Since I live in a dorm building, my laundry situation is that of a laundromat. It takes me 14 quarters to wash and dry a single load, so by the time the summer is over, I will have gone through approximately 140 quarters. That’s a lot of quarters, which is a lot of money, and I honestly never really thought about pocket change as being valuable before.
7. The ridiculous-looking mullet equivalent of commuting attire.
There’s no better feeling than going to your first day of work, dressed to the nines from head to toe. Except that of going to your first day of work, dressed to the nines from head to ankle. Business casual shoes certainly match business casual attire better than sneakers or flip-flops and make me feel super professional, but it isn’t worth the blisters from walking more than absolutely necessary in them. Real quick did I make the transition to business on top and comfy on my feet.
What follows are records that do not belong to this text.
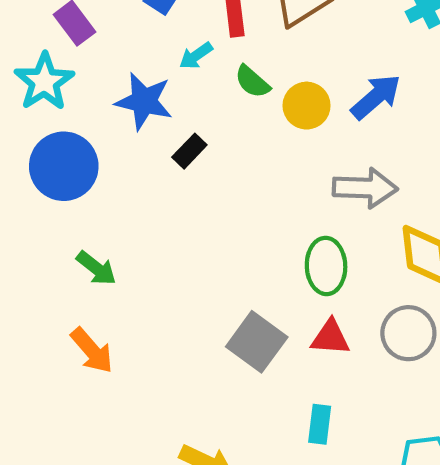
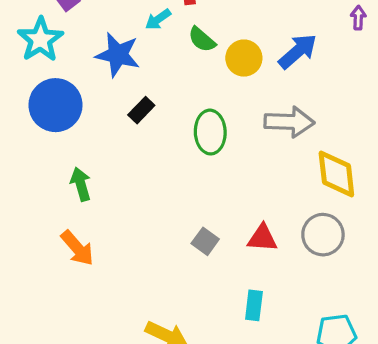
black rectangle: (189, 151) -> (141, 110), moved
green ellipse: (326, 266) -> (210, 132), moved
green arrow: (96, 268) -> (81, 184), turned -144
gray square: (257, 342) -> (205, 241), size x0.6

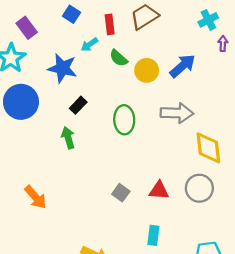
green arrow: (81, 184) -> (68, 138), moved

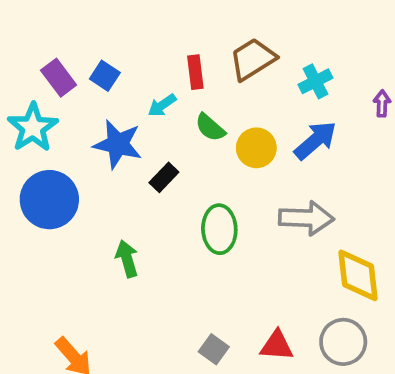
blue square: (71, 14) -> (105, 76), moved
cyan cross: (208, 20) -> (315, 81), moved
black rectangle: (78, 105) -> (164, 177), moved

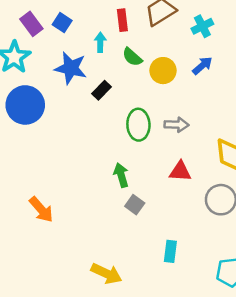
cyan arrow: (162, 105) -> (100, 42), turned 126
blue arrow: (315, 140) -> (202, 66), size x0.7
gray arrow: (306, 218) -> (177, 125), moved, size x0.7
green arrow: (127, 259) -> (121, 175), moved
red triangle: (277, 346) -> (180, 171), moved

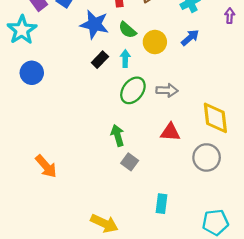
cyan arrow: (100, 42) -> (125, 58), moved
blue star: (71, 68) -> (94, 24), moved
blue circle: (25, 105) -> (32, 73), size x0.7
green ellipse: (138, 125) -> (133, 90), turned 40

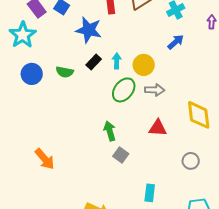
green semicircle: (127, 30) -> (65, 72), moved, turned -30
yellow circle: (155, 42) -> (144, 65), moved
gray circle: (207, 157) -> (191, 161), moved, size x0.7

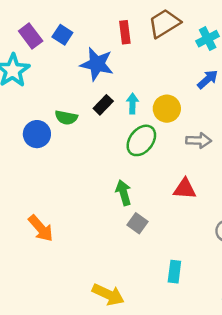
blue circle: (32, 74) -> (37, 134), moved
gray arrow: (155, 90) -> (199, 140), moved

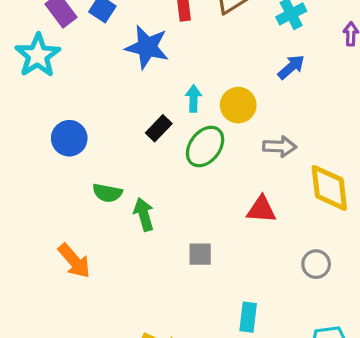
black rectangle: (103, 105) -> (159, 128), moved
green semicircle: (66, 118) -> (107, 193), moved
green arrow: (124, 193) -> (144, 214), moved
gray square: (138, 223) -> (200, 254), turned -36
8. An unbalanced breakfast.
The newspaper isn’t delivered to my doorstep and breakfast table anymore. I also don’t have a breakfast table, but that’s besides the point. Reading the newspaper at breakfast is a key part of my identity, but apparently my identity can be shaken by not having the desire to walk to the end of the street and pick up a newspaper. And for some reason I can’t read the newspaper at any other time of day. I might need a new routine with the paper included at some other time, and that’s pretty scary.
9. Laziness is a skill.
There’s so much to do in DC all the time! This isn’t really anything to complain about, especially for someone like me who gets bored easily, but I also don’t find it nearly as fun to do things when I’m doing them on my own. My solution has been to do things with people when they visit and to not take advantage of the city when I don’t have visitors. Yet, not taking advantage of my surroundings doesn’t seem quite right. I’ve succumbed to major city guilt! Whenever I’m having a nice night watching a movie on my own, I can’t help but feel as if there are a ton of better things I could be doing.
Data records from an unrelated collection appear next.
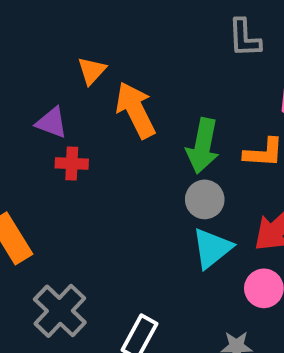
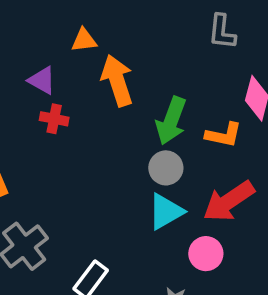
orange triangle: (92, 71) -> (84, 40), turned 32

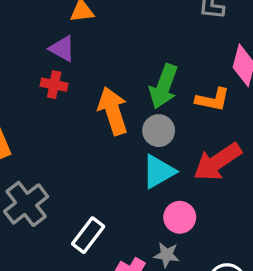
purple triangle: (42, 80) -> (62, 49), moved
orange arrow: (117, 80) -> (113, 111), moved
pink circle: (206, 254) -> (180, 217), moved

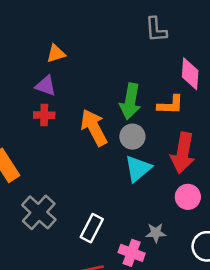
red arrow: (217, 162) -> (183, 153), turned -36
pink circle: (180, 217) -> (188, 197), moved

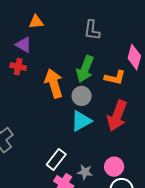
gray L-shape: (156, 30) -> (92, 30), moved
pink circle: (188, 197) -> (114, 167), moved
white rectangle: (92, 228) -> (56, 159), moved

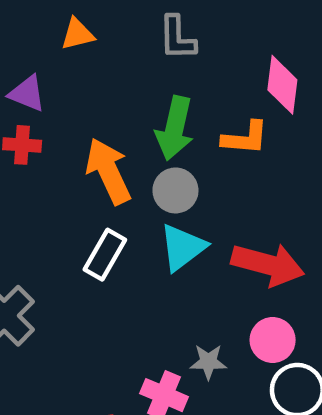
orange triangle: (36, 22) -> (78, 34), moved
red arrow: (117, 116) -> (268, 264), moved, turned -88
white rectangle: (56, 159) -> (105, 255), moved

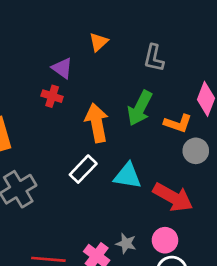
orange triangle: (78, 34) -> (99, 42), turned -42
gray circle: (175, 190) -> (196, 151), moved
cyan triangle: (183, 247) -> (128, 176), turned 32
10. What's the second rule of being an elf?
I forgot one of the rules of being an elf–that there’s room for everyone on the nice list. All hyped up about being in a city by myself where people are mean and try to get from point A to point B has eroded my faith that people are generally nice. I sneezed as I was leaving the metro and I wasn’t expecting a single bless you. I hope I didn’t look too visibly surprised but I know I did when one man made direct eye contact with me and smiled and said bless you and another stopped his frantic jog toward the train to turn around and also say bless you. I was shocked at how shocked I was that people were actually showing me kindness, which isn’t the way I want to see the world.
11. “You think you can do these things but you just can’t, Nemo!”
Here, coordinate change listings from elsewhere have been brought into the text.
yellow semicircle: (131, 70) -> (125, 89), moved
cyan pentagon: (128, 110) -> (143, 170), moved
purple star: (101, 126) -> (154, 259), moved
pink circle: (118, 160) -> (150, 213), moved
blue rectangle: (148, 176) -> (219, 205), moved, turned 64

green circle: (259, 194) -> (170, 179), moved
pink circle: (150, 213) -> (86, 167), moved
Nemo wants to be independent and his dad doesn’t think he’s ready and tries to keep him in the anemone as long as possible. My brain is pretty much a cross between Nemo and his dad, where I genuinely do want to be independent and feel a sense of fulfillment from taking care of myself, but simultaneously am in denial that I actually can do it because I don’t always want to.
Moral of the story: Living on my own has taught me that I’m totally capable of doing so, but that I’m fortunate that I still don’t really have to. I’m in that awkward phase in life where I'm not an adult or a kid, and my solution to that was to fast-forward to being an adult, but after getting caught in the rain, eating wet pasta, wearing a lanyard, trying not to be sick, being sick of crowds, hoping people drop quarters, re-evaluating my shoes, scavenging for newspaper, developing a love/hate relationship with being lazy and losing and regaining my faith in humanity, I think I’ll try to remember that I’m really only 19 and that life is still hard.